Often, it is prohibitively difficult to explicitly compute the shape of Cfree. However, testing whether a given configuration is in Cfree is efficient. First, forward kinematics determine the position of the robot's geometry, and collision detection tests if the robot's geometry collides with the environment's geometry.

Algorithms

Low-dimensional problems can be solved with grid-based algorithms that overlay a grid on top of configuration space, or geometric algorithms that compute the shape and connectivity of Cfree.
Exact motion planning for high-dimensional systems under complex constraints is computationally intractable. Potential-field algorithms are efficient, but fall prey to local minima (an exception is the harmonic potential fields). Sampling-based algorithms avoid the problem of local minima, and solve many problems quite quickly. They are unable to determine that no path exists, but they have a probability of failure that decreases to zero as more time is spent.
Sampling-based algorithms are currently considered state-of-the-art for motion planning in high-dimensional spaces, and have been applied to problems which have dozens or even hundreds of dimensions (robotic manipulators, biological molecules, animated digital characters, and legged robots).

Grid-Based Search
Grid-based approaches overlay a grid on configuration space, and assume each configuration is identified with a grid point. At each grid point, the robot is allowed to move to adjacent grid points as long as the line between them is completely contained within Cfree (this is tested with collision detection).

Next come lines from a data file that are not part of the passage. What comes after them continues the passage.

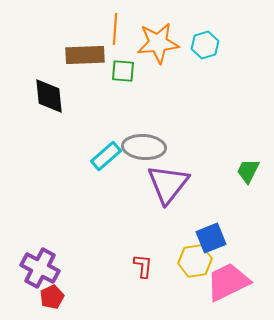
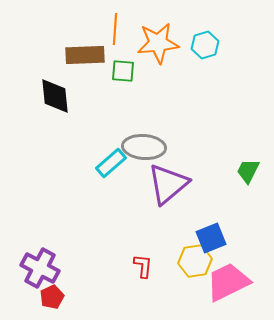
black diamond: moved 6 px right
cyan rectangle: moved 5 px right, 7 px down
purple triangle: rotated 12 degrees clockwise
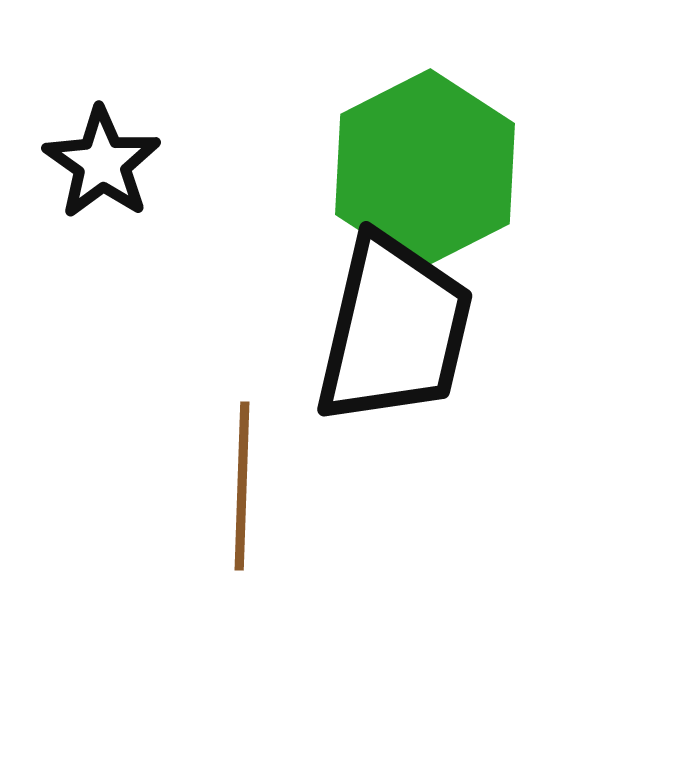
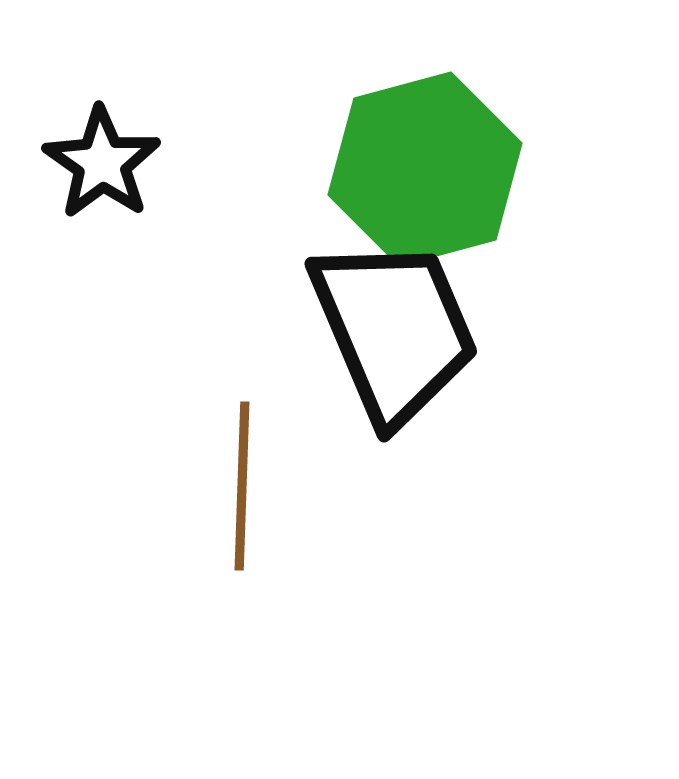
green hexagon: rotated 12 degrees clockwise
black trapezoid: rotated 36 degrees counterclockwise
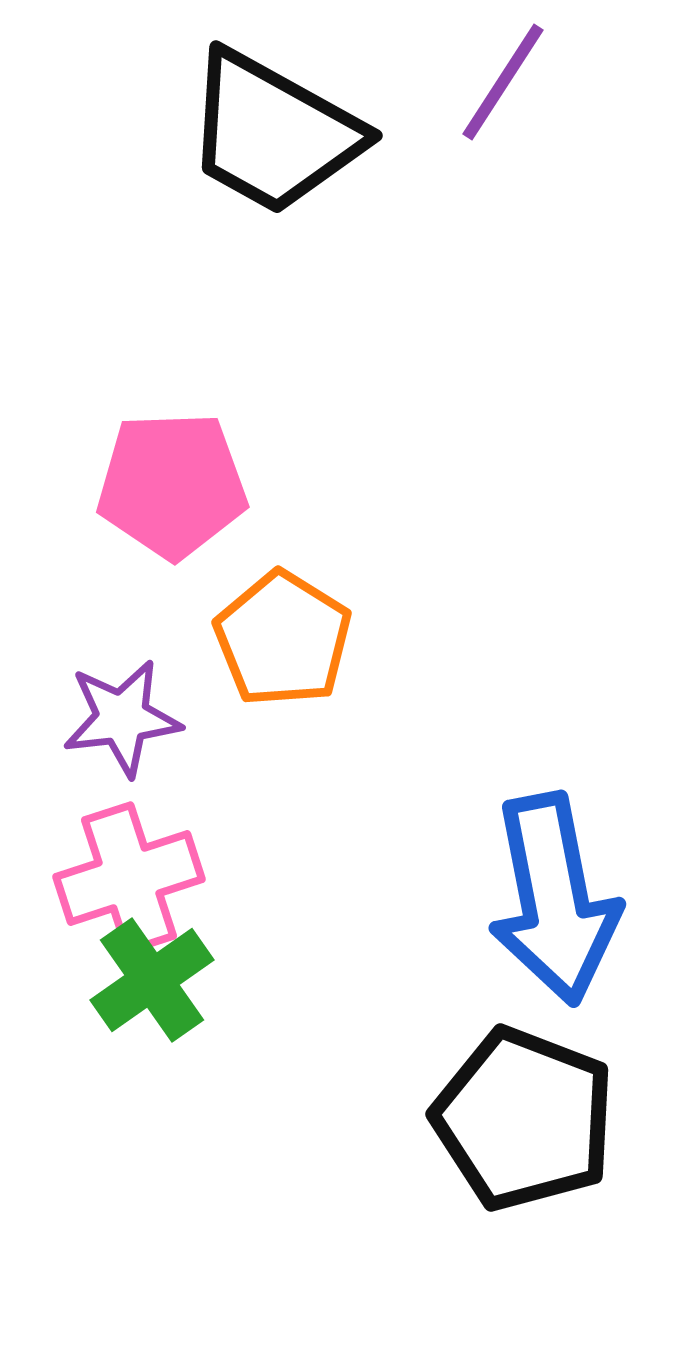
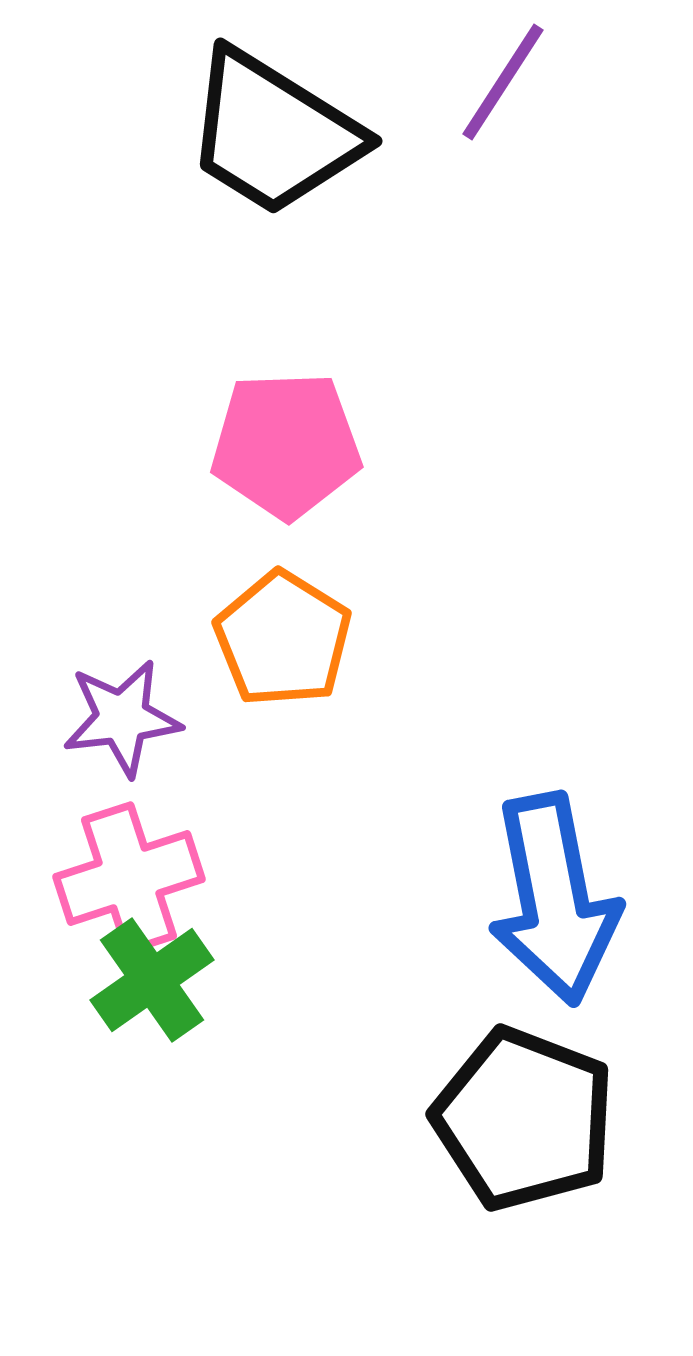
black trapezoid: rotated 3 degrees clockwise
pink pentagon: moved 114 px right, 40 px up
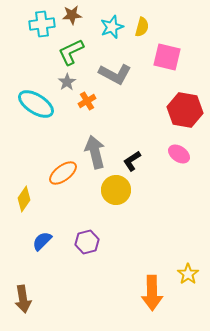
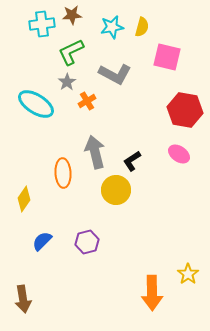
cyan star: rotated 10 degrees clockwise
orange ellipse: rotated 56 degrees counterclockwise
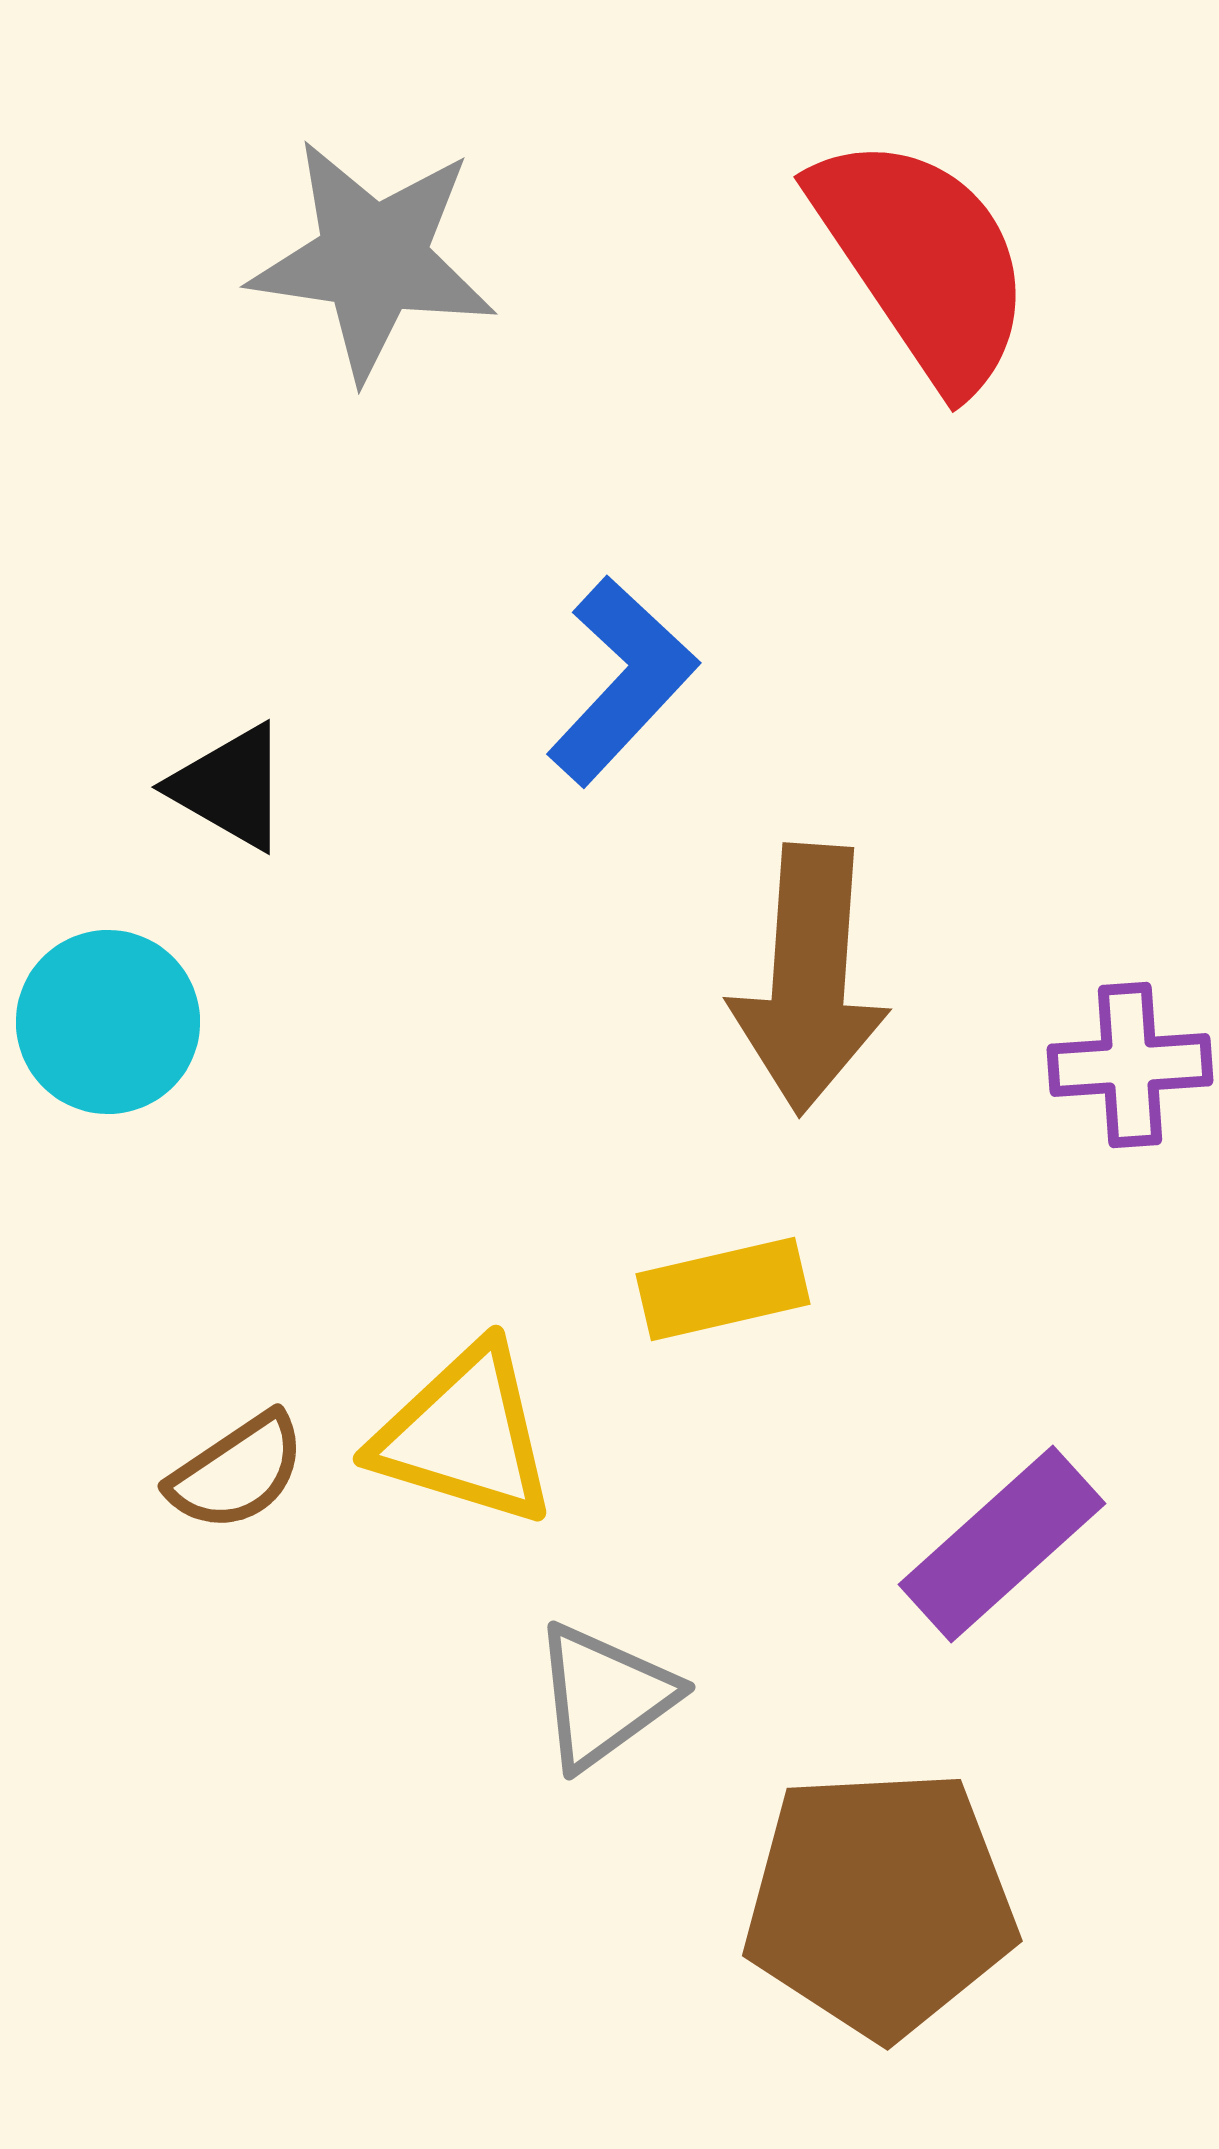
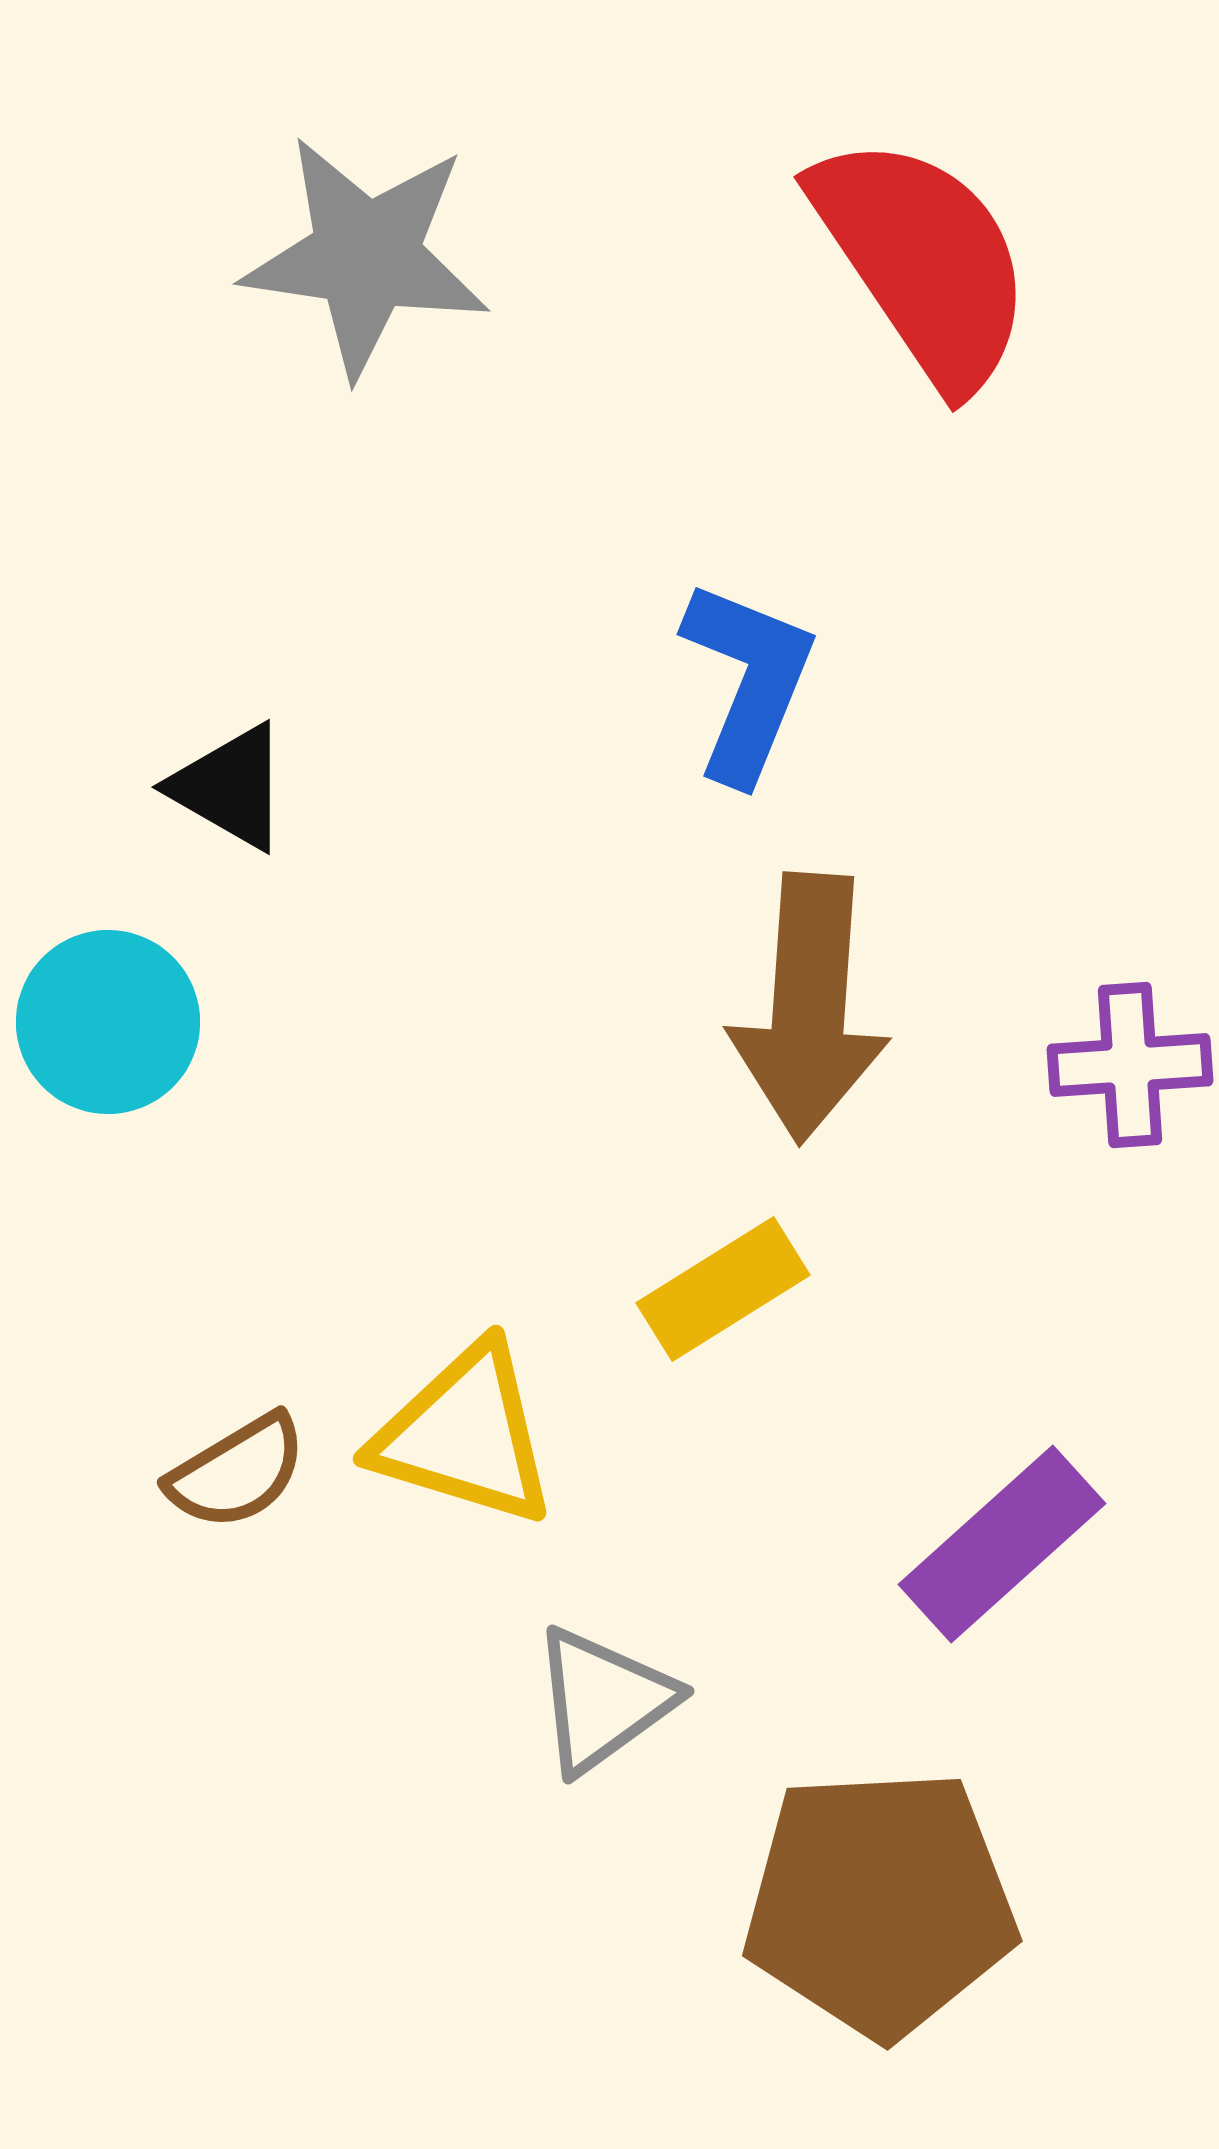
gray star: moved 7 px left, 3 px up
blue L-shape: moved 126 px right; rotated 21 degrees counterclockwise
brown arrow: moved 29 px down
yellow rectangle: rotated 19 degrees counterclockwise
brown semicircle: rotated 3 degrees clockwise
gray triangle: moved 1 px left, 4 px down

This discretizes the set of actions, and search algorithms (like A*) are used to find a path from the start to the goal.
These approaches require setting a grid resolution. Search is faster with coarser grids, but the algorithm will fail to find paths through narrow portions of Cfree. Furthermore, the number of points on the grid grows exponentially in the configuration space dimension, which make them inappropriate for high-dimensional problems.
Traditional grid-based approaches produce paths whose heading changes are constrained to multiples of a given base angle, often resulting in suboptimal paths. Any-angle path planning approaches find shorter paths by propagating information along grid edges (to search fast) without constraining their paths to grid edges (to find short paths).
Grid-based approaches often need to search repeatedly, for example, when the knowledge of the robot about the configuration space changes or the configuration space itself changes during path following. Incremental heuristic search algorithms replan fast by using experience with the previous similar path-planning problems to speed up their search for the current one.

Geometric Algorithms
Point robots among polygonal obstacles
Visibility graph
Cell decomposition
Translating objects among obstacles
Minkowski sum

Potential Fields
One approach is to treat the robot's configuration as a point in a potential field that combines attraction to the goal, and repulsion from obstacles. The resulting trajectory is output as the path. This approach has advantages in that the trajectory is produced with little computation. However, they can become trapped in local minima of the potential field, and fail to find a path.

Sampling-Based Algorithms
Sampling-based algorithms represent the configuration space with a roadmap of sampled configurations. A basic algorithm samples N configurations in C, and retains those in Cfree to use as milestones. A roadmap is then constructed that connects two milestones P and Q if the line segment PQ is completely in Cfree. Again, collision detection is used to test inclusion in Cfree. To find a path that connects S and G, they are added to the roadmap. If a path in the roadmap links S and G , the planner succeeds, and returns that path. If not, the reason is not definitive: either there is no path in Cfree, or the planner did not sample enough milestones.
These algorithms work well for high-dimensional configuration spaces, because unlike combinatorial algorithms, their running time is not (explicitly) exponentially dependent on the dimension of C. They are also (generally) substantially easier to implement. They are probabilistically complete, meaning the probability that they will produce a solution approaches 1 as more time is spent. However, they cannot determine if no solution exists.
Given basic visibility conditions on Cfree, it has been proven that as the number of configurations N grows higher, the probability that the above algorithm finds a solution approaches 1 exponentially . Visibility is not explicitly dependent on the dimension of C; it is possible to have a high-dimensional space with "good" visibility or a low dimensional space with "poor" visibility. The experimental success of sample-based methods suggests that most commonly seen spaces have good visibility.
There are many variants of this basic scheme:
It is typically much faster to only test segments between nearby pairs of milestones, rather than all pairs.
Nonuniform sampling distributions attempt to place more milestones in areas that improve the connectivity of the roadmap.
Quasirandom samples typically produce a better covering of configuration space than pseudorandom ones, though some recent work argues that the effect of the source of randomness is minimal compared to the effect of the sampling distribution.
If only one or a few planning queries are needed, it is not always necessary to construct a roadmap of the entire space. Tree-growing variants are typically faster for this case (single-query planning). Roadmaps are still useful if many queries are to be made on the same space (multi-query planning)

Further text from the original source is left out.